Xilinx Throws Down

Kevin Morris

February 24, 2015

When the #1 FPGA company makes what is arguably their biggest new-technology announcement in a decade, you’d expect there to be a lot of substance. With this week’s announcement of UltraScale+ Virtex, Kintex, and Zynq devices planned to roll out on TSMC’s 16nm FinFET process, the company did not disappoint. This is one of the broadest, most complex announcements we have ever heard from Xilinx. So, with that preface, let’s take a look at what those folks on the south side of San Jose have been up to lately.

In summary, Xilinx is announcing new Virtex, Kintex, and Zynq families of programmable devices with major improvements in capability over previous generations.

Xilinx is unveiling its “UltraScale+” device families. Note the “+”. That means that these families are based on TSMC’s 16nm FinFET process – rather than the 20nm planar process that the current “UltraScale” devices use. And, since we’re on the topic of underlying fabrication process and FinFETs, let’s get that part of the discussion out of the way first. No, this announcement does not answer the mostly irrelevant but marketing-wise omnipresent question of whether Xilinx or Altera will ship the first FinFET-based FPGAs, with Xilinx working with TSMC and Altera jumping over to Intel’s 14nm Tri-Gate (Intel’s name for FinFETs) process. Actually, Xilinx and Altera are now racing each other for second place in that derby right now, because Achronix already crossed the finish line on that one with their Intel-fabbed 22nm “Speedster” FinFET FPGAs.

FinFETs offer a step function in performance/power for FPGAs. This is beyond the normal single-node advantage we’d expect from a typical Moore’s Law shrink. FinFETs can do more work with less power, and leak less, than similar-sized planar transistors. The result is that the families Xilinx is announcing will have more than a typical one-node improvement in performance, power, and density – based on the new process alone. That’s a big deal.
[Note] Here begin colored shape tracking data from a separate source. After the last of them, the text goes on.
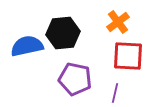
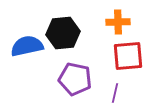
orange cross: rotated 35 degrees clockwise
red square: rotated 8 degrees counterclockwise
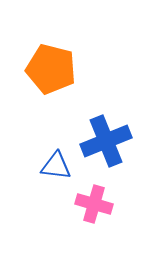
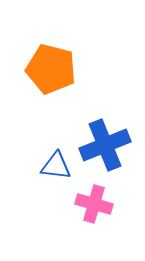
blue cross: moved 1 px left, 4 px down
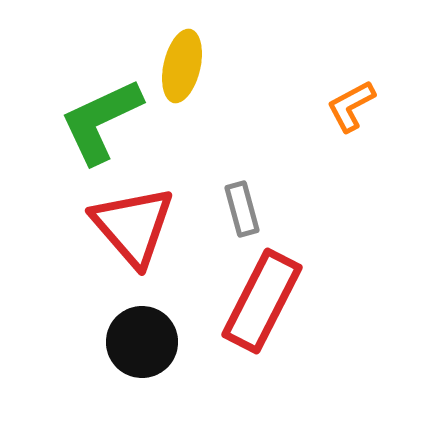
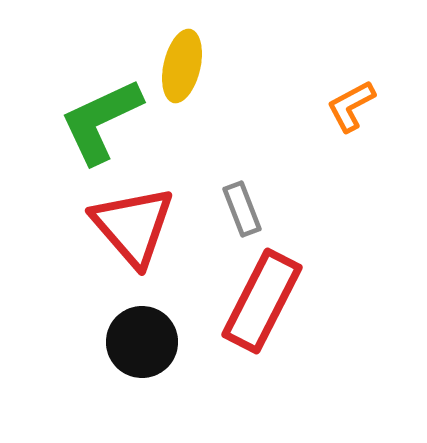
gray rectangle: rotated 6 degrees counterclockwise
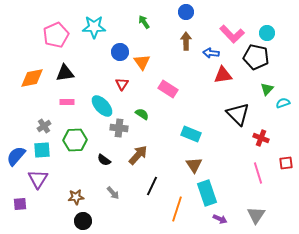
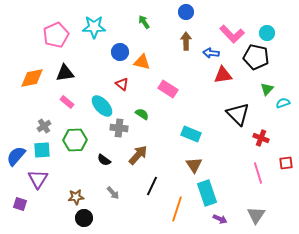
orange triangle at (142, 62): rotated 42 degrees counterclockwise
red triangle at (122, 84): rotated 24 degrees counterclockwise
pink rectangle at (67, 102): rotated 40 degrees clockwise
purple square at (20, 204): rotated 24 degrees clockwise
black circle at (83, 221): moved 1 px right, 3 px up
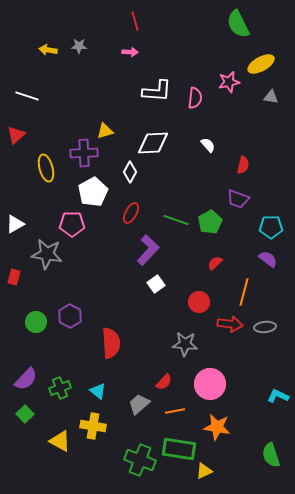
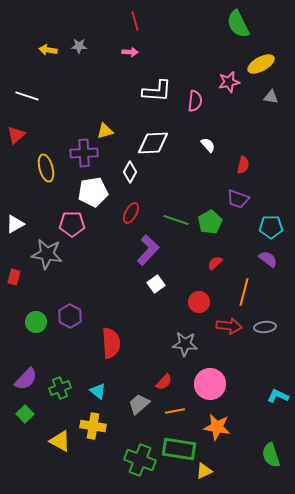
pink semicircle at (195, 98): moved 3 px down
white pentagon at (93, 192): rotated 20 degrees clockwise
red arrow at (230, 324): moved 1 px left, 2 px down
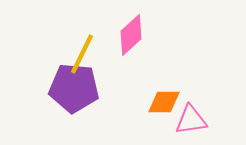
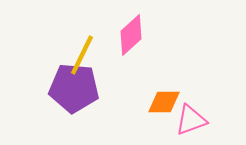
yellow line: moved 1 px down
pink triangle: rotated 12 degrees counterclockwise
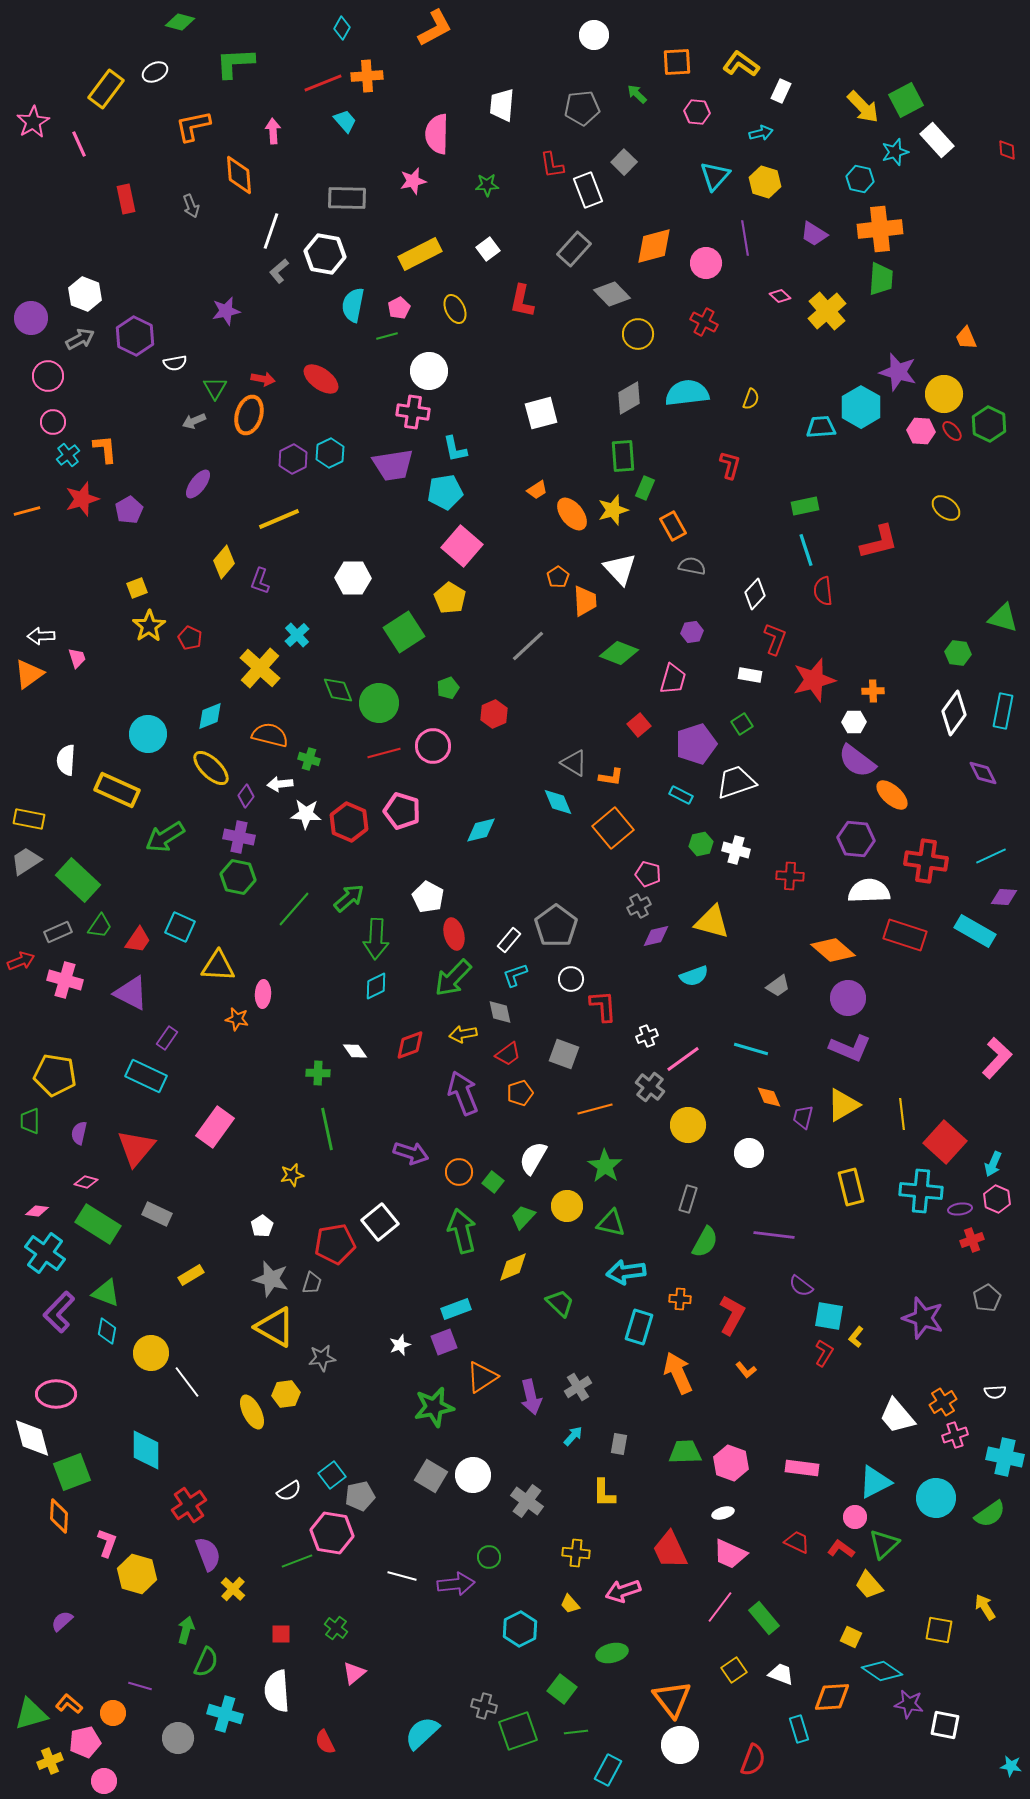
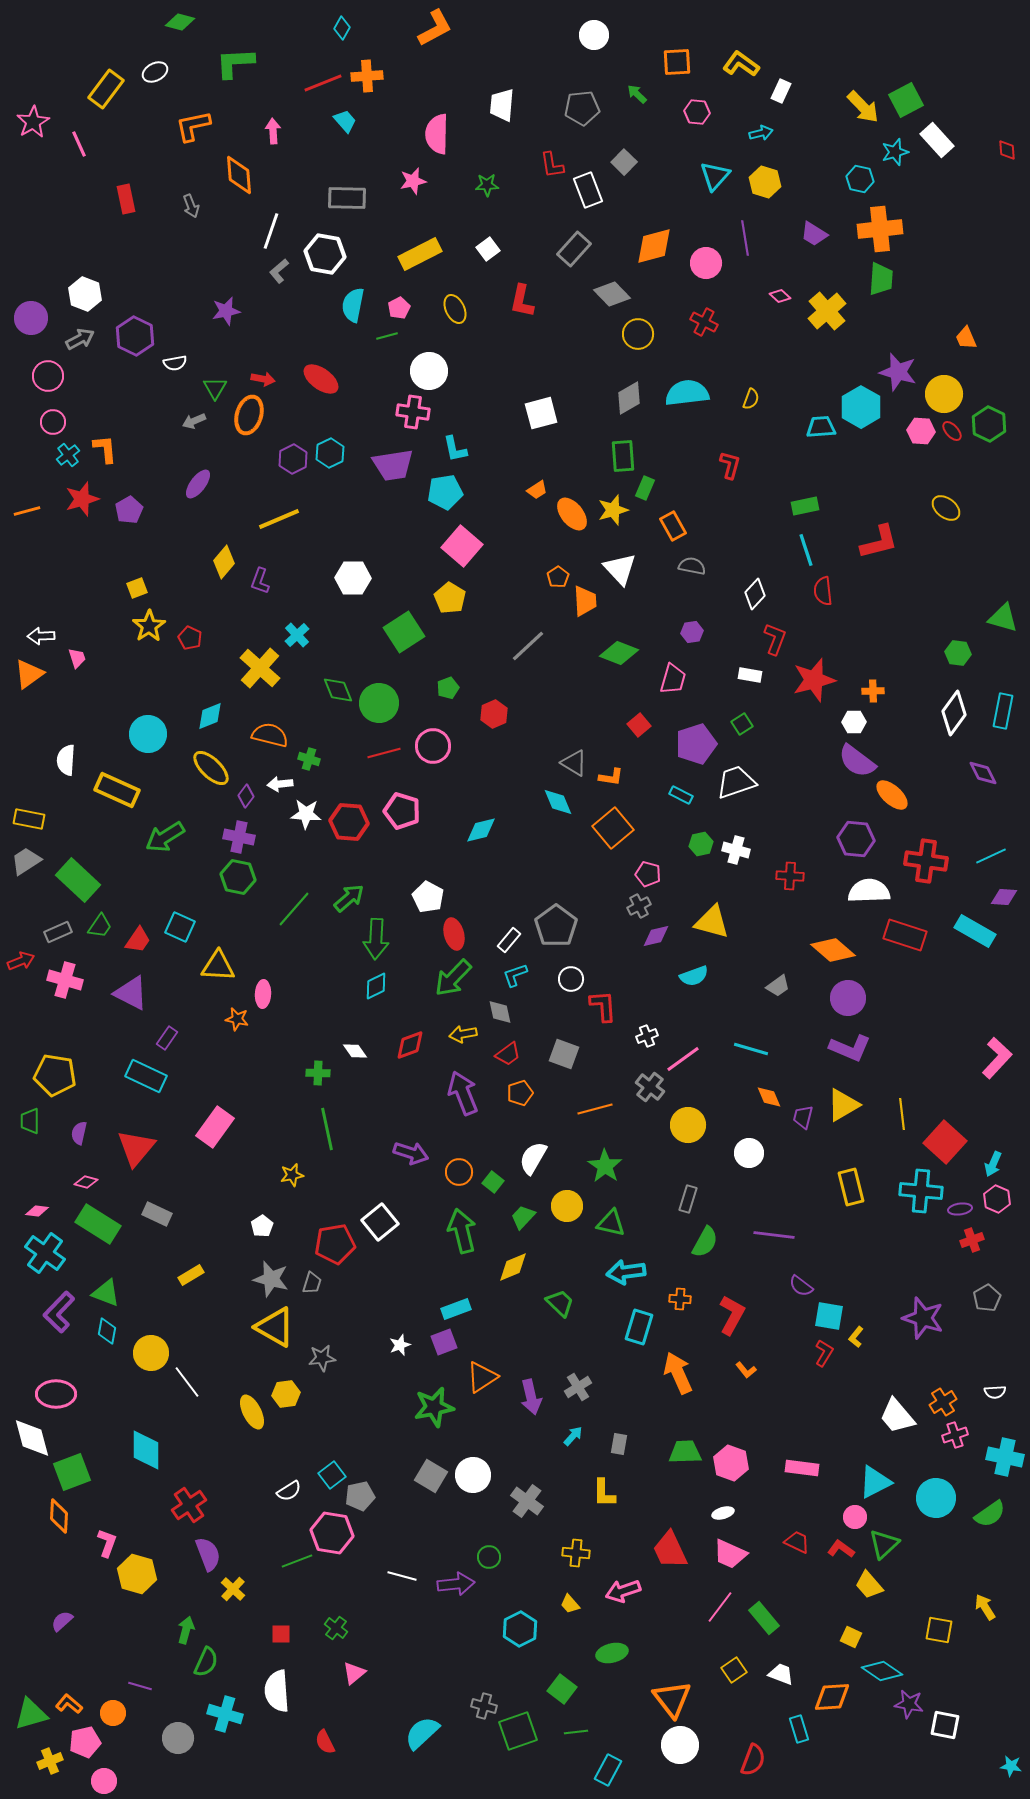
red hexagon at (349, 822): rotated 18 degrees counterclockwise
But everybody will eventually have FinFETs, so any competitive advantage from process is a matter of timing. Yes, those of us using the next generation of chips will reap massive benefits from using devices made with the latest process. You’ll do more, with a cheaper chip, and it will take less power.

Now, let’s move on to the stuff in this announcement that is much more interesting. Xilinx isn’t just sitting back and re-doing the same FPGAs (only bigger), taking advantage of the next process node. That would give us a normal, Moore’s Law improvement in FPGA technology. The company has done some significant innovation in the areas of architecture, packaging, tools, and IP that give us considerably more boost than Moore’s Law alone.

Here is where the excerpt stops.